In Search of Lost Time, Volume V_ The Captive, the Fugitive - Marcel Proust [153]
“She shall be taught.”
“Oh!” laughed the guest, “she couldn’t have a better teacher! She is lucky! If you’re in charge one can be sure there won’t be a false note.”
“There wasn’t one, if it comes to that, in the music.”
“Oh! it was sublime. One of those pleasures which can never be forgotten. Talking of that marvellous violinist,” she went on, imagining in her innocence that M. de Charlus was interested in the violin for its own sake, “do you happen to know one whom I heard the other day playing a Fauré sonata wonderfully well. He’s called Frank …”
“Oh, he’s ghastly,” replied M. de Charlus, oblivious of the rudeness of a contradiction which implied that his cousin was lacking in taste. “As far as violinists are concerned, I advise you to confine yourself to mine.”

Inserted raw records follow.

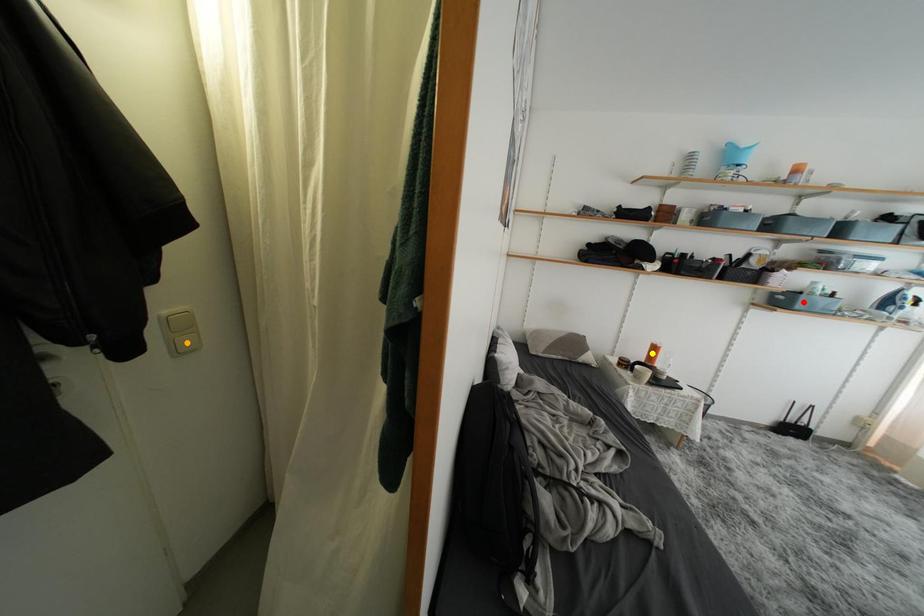 Order these from nearest to farthest:
red point
orange point
yellow point

yellow point, red point, orange point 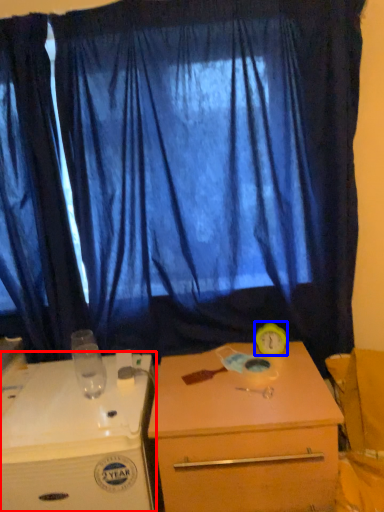 Question: Which of the following is the farthest to the observer, desk (highlighted by a red box) or alarm clock (highlighted by a blue box)?

Choices:
 (A) desk
 (B) alarm clock

Answer: (B) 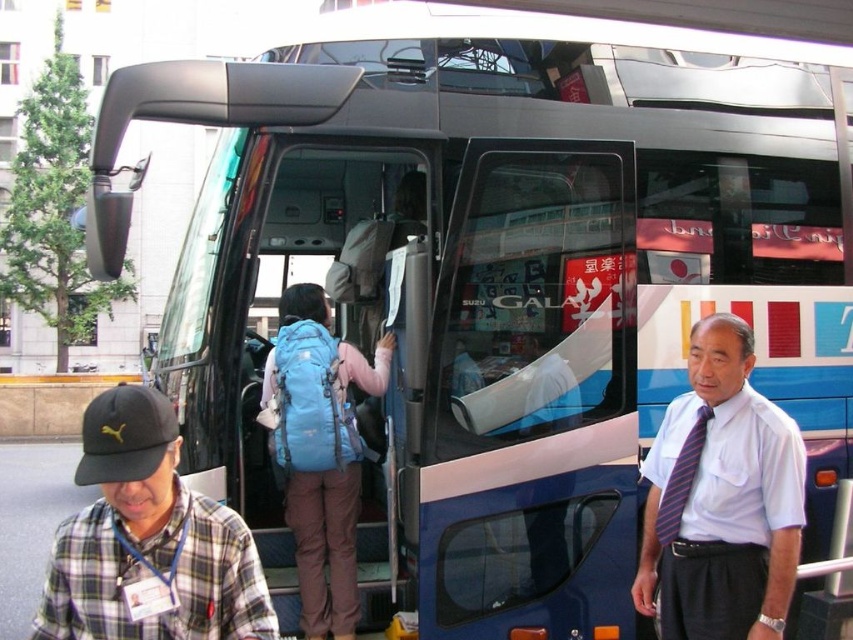 Question: Can you confirm if plaid shirt at lower left is positioned to the right of striped fabric tie at right?

Choices:
 (A) yes
 (B) no

Answer: (B)

Question: Can you confirm if plaid shirt at lower left is positioned above striped fabric tie at right?

Choices:
 (A) no
 (B) yes

Answer: (A)

Question: Does white shirt with tie at center have a smaller size compared to blue fabric backpack at center?

Choices:
 (A) yes
 (B) no

Answer: (A)

Question: Which point appears closest to the camera in this image?

Choices:
 (A) (161, 561)
 (B) (683, 440)
 (C) (381, 356)

Answer: (A)

Question: Among these objects, which one is nearest to the camera?

Choices:
 (A) striped fabric tie at right
 (B) white shirt with tie at center
 (C) plaid shirt at lower left

Answer: (C)

Question: Which of the following is the farthest from the observer?

Choices:
 (A) (761, 518)
 (B) (309, 397)

Answer: (B) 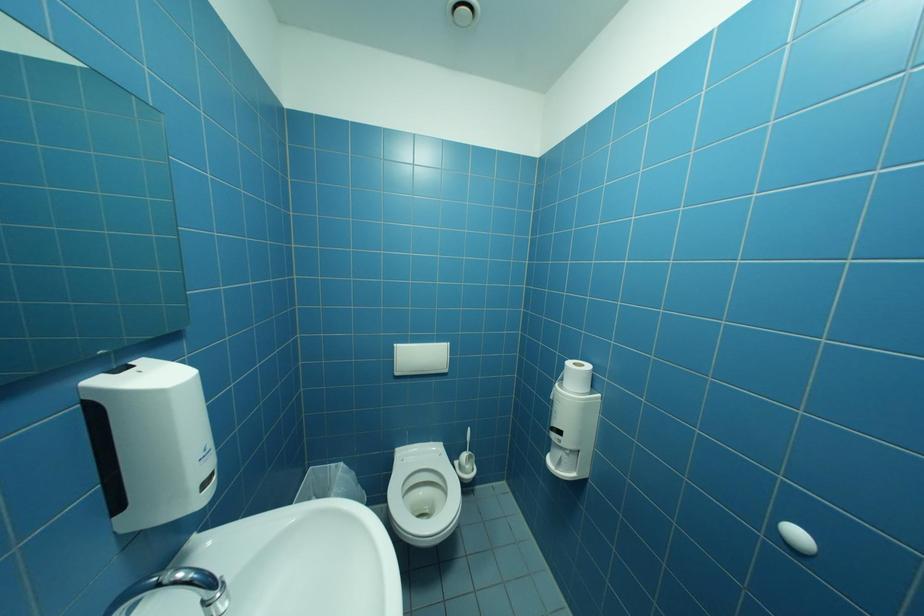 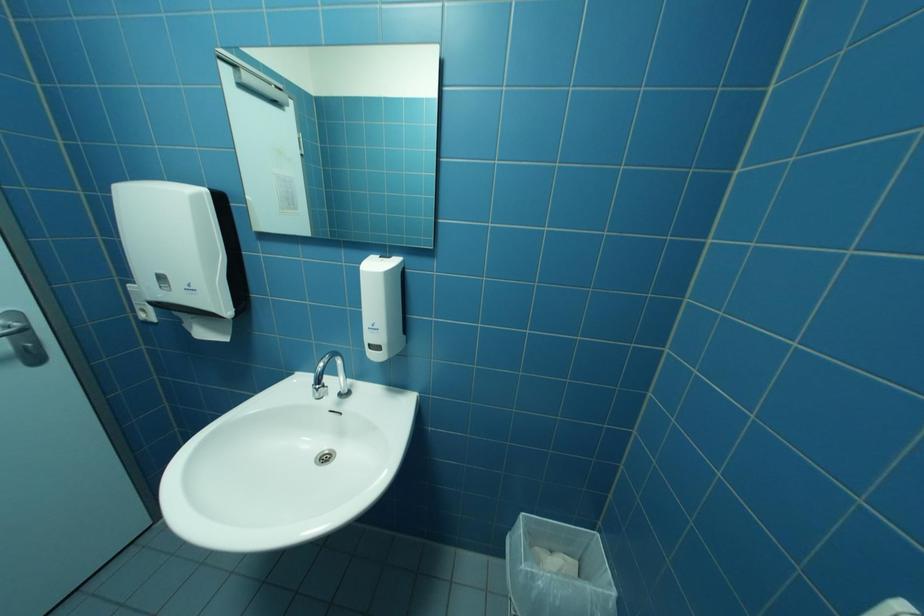 Based on the continuous images, in which direction is the camera rotating?

The camera rotated toward left-down. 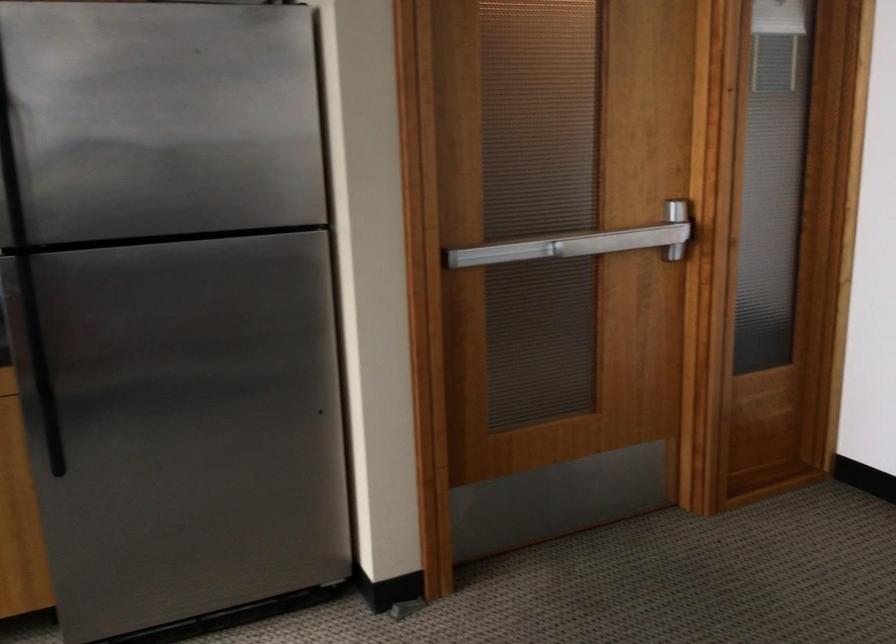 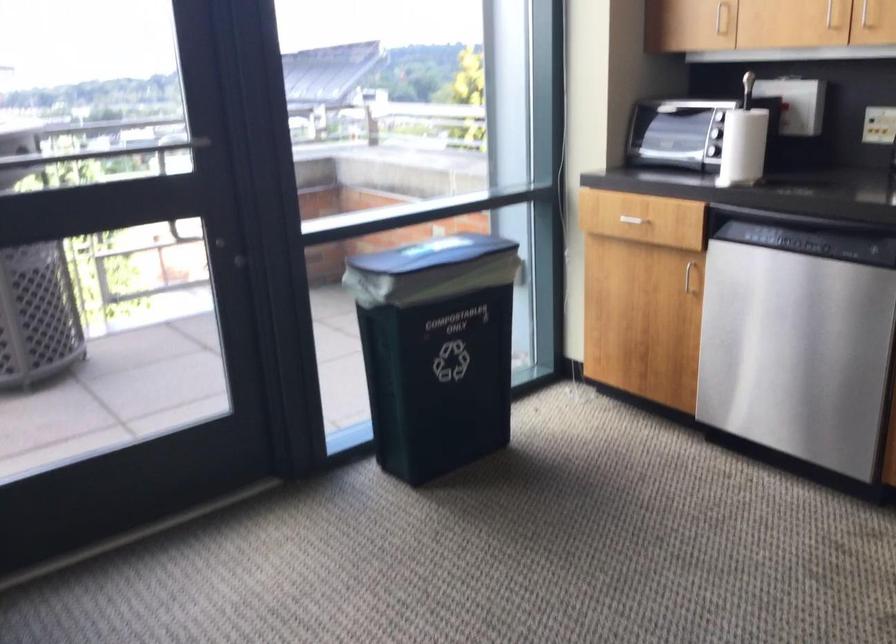 The images are taken continuously from a first-person perspective. In which direction is your viewpoint rotating?

The rotation direction of the camera is left-down. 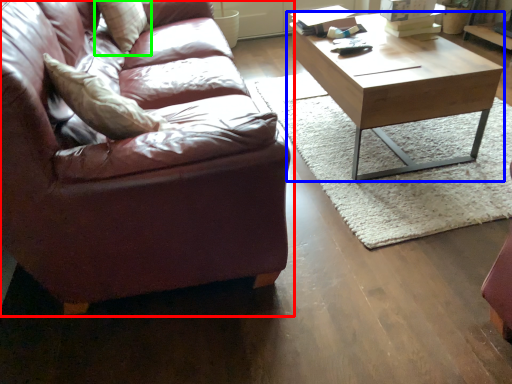 Question: Considering the real-world distances, which object is farthest from studio couch (highlighted by a red box)? coffee table (highlighted by a blue box) or pillow (highlighted by a green box)?

Choices:
 (A) coffee table
 (B) pillow

Answer: (A) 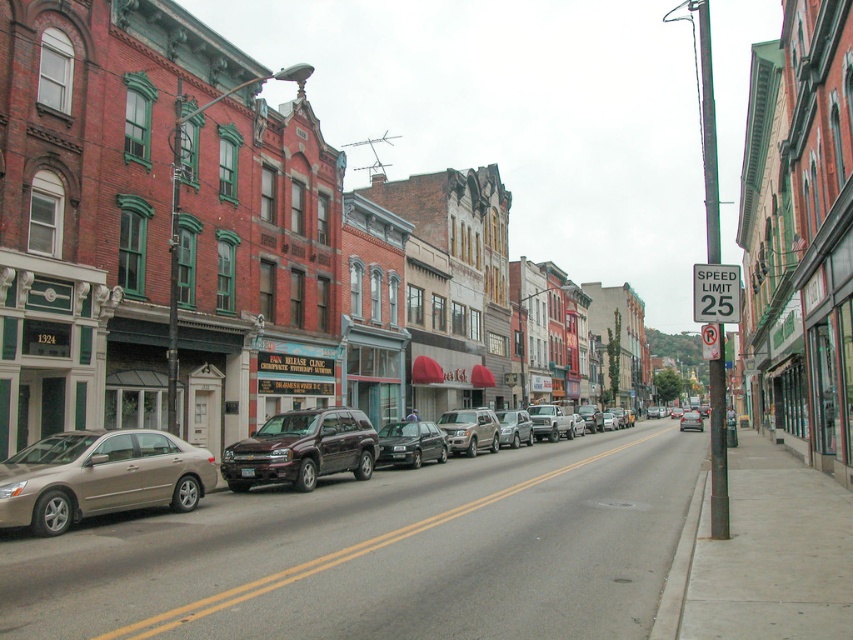 Question: Can you confirm if gold metallic sedan at left is positioned to the left of gold metallic car at left?

Choices:
 (A) no
 (B) yes

Answer: (B)

Question: Which of the following is the farthest from the observer?

Choices:
 (A) (502, 416)
 (B) (689, 419)

Answer: (B)

Question: Which point appears closest to the camera in this image?

Choices:
 (A) (294, 467)
 (B) (695, 417)

Answer: (A)

Question: Is gold metallic sedan at lower left above gold metallic car at left?

Choices:
 (A) yes
 (B) no

Answer: (A)

Question: Where is satin gold suv at center located in relation to metallic silver sedan at center in the image?

Choices:
 (A) below
 (B) above

Answer: (B)

Question: Estimate the real-world distances between objects in this image. Which object is farther from the gold metallic sedan at left?

Choices:
 (A) gold metallic car at left
 (B) metallic silver sedan at center
 (C) metallic silver car at center

Answer: (B)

This led to a fresh exchange of glances, at once furtive and watchful, between M. de Charlus and his cousin, for, blushing and seeking by her zeal to repair her blunder, Mme de Mortemart was about to suggest to M. de Charlus that she might organise an evening to hear Morel play. Now, for her the object of the evening was not to bring an unknown talent into prominence, though this was the object which she would pretend to have in mind and which was indeed that of M. de Charlus. She regarded it simply as an opportunity for giving a particularly elegant reception and was calculating already whom she would invite and whom she would leave out. This process of selection, the chief preoccupation of people who give parties (the people whom “society” journalists have the nerve or the stupidity to call “the elite”), alters at once the expression—and the handwriting—of a hostess more profoundly than any hypnotic suggestion. Before she had even thought of what Morel was to play (which she rightly regarded as a secondary consideration, for even if everybody observed a polite silence during the music, from fear of M. de Charlus, nobody would even think of listening to it), Mme de Mortemart, having decided that Mme de Valcourt was not to be one of the “chosen,” had automatically assumed that secretive, conspiratorial air which so degrades even those society women who can most easily afford to ignore what “people will say.”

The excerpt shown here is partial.